John Reed or Hugh McColl _ the heads of Citicorp and NationsBank _ are not household names. In 1900, J.P. Morgan was. He was "a fierce, swaggering buccaneer," writes Chernow. As head of J.P. Morgan & Co., he controlled _ through stock and positions on corporate boards _ a third of U.S. railroads and 70 percent of the steel industry. A railroad executive once cheerfully confessed his dependence on Morgan's capital: "If Mr. Morgan were to order me tomorrow to China or Siberia . . . I would go."

No banker today inspires such awe or fear. Time, technology and government restrictions weakened bank power. In the 1920s, auto companies popularized car loans. National credit cards originated in 1950. In 1933, the Glass-Steagall Act required banks and their investment houses to split. After World War II, pensions and the stock market competed for consumer savings. As a result, banks command a shrinking share of the nation's wealth: 20 percent of assets of financial institutions in 1997, down from 50 percent in 1950.

As for the present merger wave, it's being driven by three forces. The first is the dismantling of government restrictions intended to check bank power. Congress barred national banks from branching across state lines; many states barred within-state branching. The idea was to frustrate any single bank from dominating a state. In 1994, Congress permitted interstate branching; before that, many states had repealed their restrictions. This unleashed hundreds of mergers that otherwise would have occurred years ago. In 1984, there were 14,483 banks; in 1997, there were 9,166.
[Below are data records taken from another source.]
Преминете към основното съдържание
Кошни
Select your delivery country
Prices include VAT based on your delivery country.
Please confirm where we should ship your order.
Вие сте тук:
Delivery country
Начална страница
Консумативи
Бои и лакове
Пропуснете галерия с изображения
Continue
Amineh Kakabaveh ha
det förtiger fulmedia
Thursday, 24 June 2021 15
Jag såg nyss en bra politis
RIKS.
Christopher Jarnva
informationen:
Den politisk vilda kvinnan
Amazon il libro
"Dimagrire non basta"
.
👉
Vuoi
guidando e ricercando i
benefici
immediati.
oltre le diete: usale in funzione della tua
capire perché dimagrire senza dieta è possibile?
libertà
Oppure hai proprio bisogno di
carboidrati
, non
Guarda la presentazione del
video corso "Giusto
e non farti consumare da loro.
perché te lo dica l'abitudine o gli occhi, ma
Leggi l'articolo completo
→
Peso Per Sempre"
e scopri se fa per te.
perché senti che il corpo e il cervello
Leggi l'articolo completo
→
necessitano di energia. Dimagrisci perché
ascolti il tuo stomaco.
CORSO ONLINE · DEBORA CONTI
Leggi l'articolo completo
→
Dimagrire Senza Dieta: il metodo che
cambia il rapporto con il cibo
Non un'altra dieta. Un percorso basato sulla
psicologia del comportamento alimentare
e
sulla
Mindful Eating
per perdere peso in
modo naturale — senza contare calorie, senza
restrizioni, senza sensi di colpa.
The second force is the prospect of cost savings. BankAmerica and NationsBank project $2-billion in annual savings from their merger. Some overlapping departments would vanish; perhaps 5,000 to 8,000 jobs out of 180,000 would be cut.
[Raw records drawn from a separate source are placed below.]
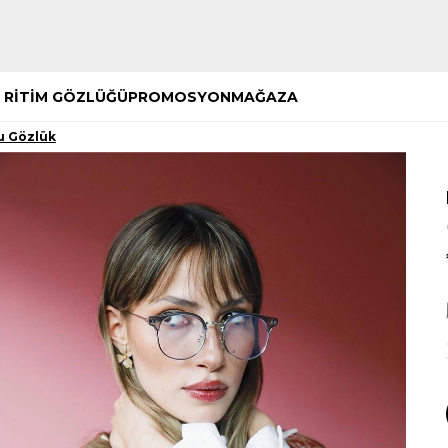
Hemen Keşfet
Hemen Keşfet
 RİTİM GÖZLÜĞÜ
PROMOSYON
MAĞAZA
u Gözlük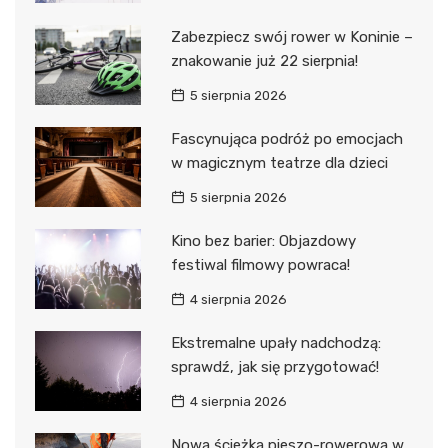
Zabezpiecz swój rower w Koninie –
znakowanie już 22 sierpnia!
5 sierpnia 2026
Fascynująca podróż po emocjach
w magicznym teatrze dla dzieci
5 sierpnia 2026
Kino bez barier: Objazdowy
festiwal filmowy powraca!
4 sierpnia 2026
Ekstremalne upały nadchodzą:
sprawdź, jak się przygotować!
4 sierpnia 2026
Nowa ścieżka pieszo-rowerowa w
The largest force propelling these mergers, though, is a change in perceptions. The old Balkanized system of finance (where banks, brokers, insurers all had distinct identities) corresponds less and less with how savers and borrowers view the world. No one knows how customers want their choices delivered: whether by one or many sellers; whether from behind a desk or over the Internet. But if banks can't compete to see what works best, they will wither. Realizing this, Congress and government regulators are lifting restrictions.

This does not mean that these mergers will succeed or that the new world of finance will be problem-free. It won't. But it does signal that banks no longer incite the fear they once did. The upheaval is social and political as much as economic.